Postscript data must begin with "%!ps" or "%!PS" - it may be a longer readable string like "%!PS-Adobe-3.0" - but that is basically this.

Most likely PCL have a similar signature - I remember seeing it in the past.

OTHER TIPS

I would probably just count the number of escape characters in the file. PCL will have gobs of them. Postscript will have gobs of % signs. That isn't a perfect solution, but it's dead simple and I'll bet it would actually be quite reliable.

The only "real" way I can see doing this is to actually parse the PCL and parse the postscript and see which one works.

I'll add my 2¢.

Like others have mentioned here, your first stab at programmatically identifying the document would be to look at the first two characters. If it starts with %!, it is PostScript, if it starts with an escape character (hex 1B, oct 033, ascii 27), as very likely PCL will start with PCL commands, then it is PCL. This will likely resolve 99% of the documents you need to process.
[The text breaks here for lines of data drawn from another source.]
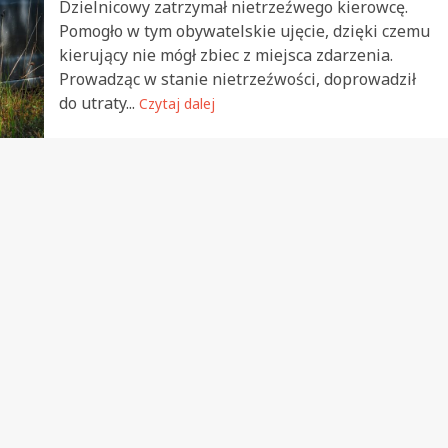
Dzielnicowy zatrzymał nietrzeźwego kierowcę.
Pomogło w tym obywatelskie ujęcie, dzięki czemu
kierujący nie mógł zbiec z miejsca zdarzenia.
Prowadząc w stanie nietrzeźwości, doprowadził
do utraty...
Czytaj dalej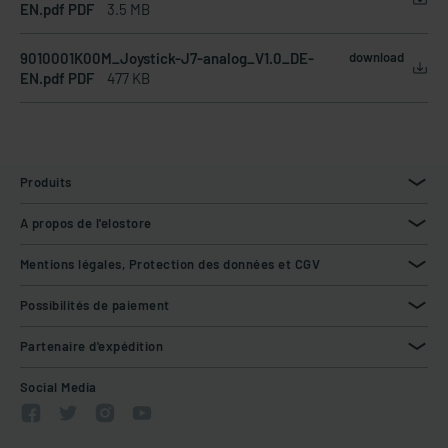
EN.pdf PDF
3.5 MB
9010001K00M_Joystick-J7-analog_V1.0_DE-
download
EN.pdf PDF
477 KB
Produits
A propos de l'elostore
Mentions légales, Protection des données et CGV
Possibilités de paiement
Partenaire d'expédition
Social Media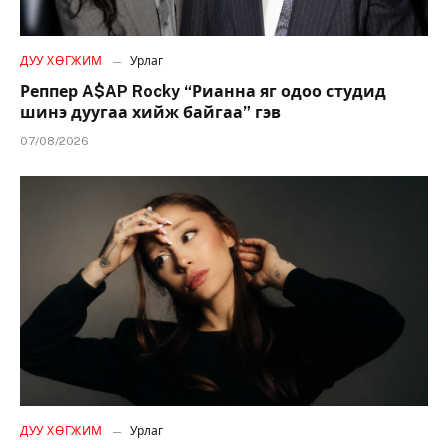
ДУУ ХӨГЖИМ
Урлаг
Реппер A$AP Rocky “Рианна яг одоо студид
шинэ дуугаа хийж байгаа” гэв
07/08/2026
ДУУ ХӨГЖИМ
Урлаг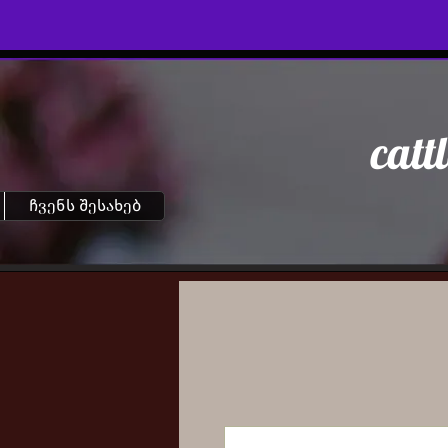
catt
ჩვენს შესახებ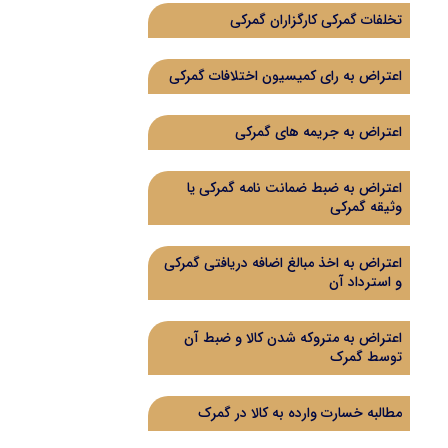
تخلفات گمرکی کارگزاران گمرکی
اعتراض به رای کمیسیون اختلافات گمرکی
اعتراض به جریمه های گمرکی
اعتراض به ضبط ضمانت نامه گمرکی یا
وثیقه گمرکی
اعتراض به اخذ مبالغ اضافه دریافتی گمرکی
و استرداد آن
اعتراض به متروکه شدن کالا و ضبط آن
توسط گمرک
مطالبه خسارت وارده به کالا در گمرک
If it still isn't known, then you can search the document for a showpage string. If it's PostScript, it has to have a showpage to render the page. If you can't find one, and if there are any escape characters in the file, you know it is PCL, and you can err on the side of PCL if there is no showpage, and there is no escape characters, because raw text files are valid PCL and printers can blort them out as they come.

According to the PCL 5 General Printing FAQs PCL files should start with ESC "E". I assume another ESC sequence must follow. So my guess is that files starting with bytes 1B 45 1B are most likely PCL files. This leaves PCL files unrecognized which don't adhere to this rule.

In my use case it's macOS that always produces PCL with the ESC E at the beginning.